- **What you are asked to do**: Return, without anything added, the lines from the one containing "cooperación española." through the end of the entries below, exactly as written.

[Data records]
▼▼▼

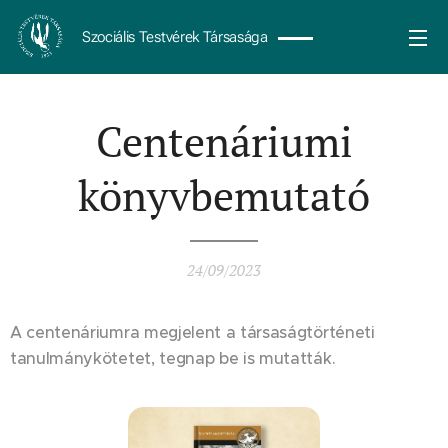
Szociális Testvérek Társasága
Centenáriumi
könyvbemutató
24/09/2023
A centenáriumra megjelent a társaságtörténeti
tanulmánykötetet, tegnap be is mutatták.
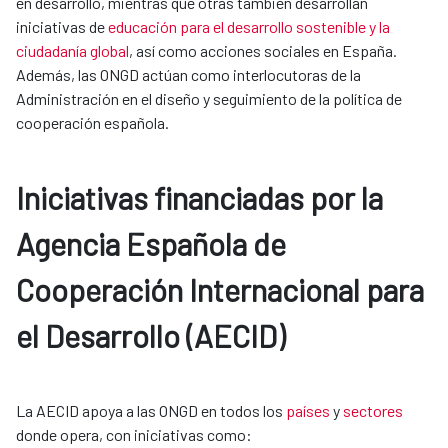
en desarrollo, mientras que otras también desarrollan
iniciativas de
educación para el desarrollo sostenible y la
ciudadanía global
, así como acciones sociales en España.
Además, las ONGD actúan como interlocutoras de la
Administración en el diseño y seguimiento de la política de
cooperación española.
Iniciativas financiadas por la
Agencia Española de
Cooperación Internacional para
el Desarrollo (AECID)
La AECID apoya a las ONGD en todos los
países
y
sectores
donde opera, con iniciativas como:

▲▲▲

- **Result**:
cooperación española.
Iniciativas financiadas por la
Agencia Española de
Cooperación Internacional para
el Desarrollo (AECID)
La AECID apoya a las ONGD en todos los
países
y
sectores
donde opera, con iniciativas como:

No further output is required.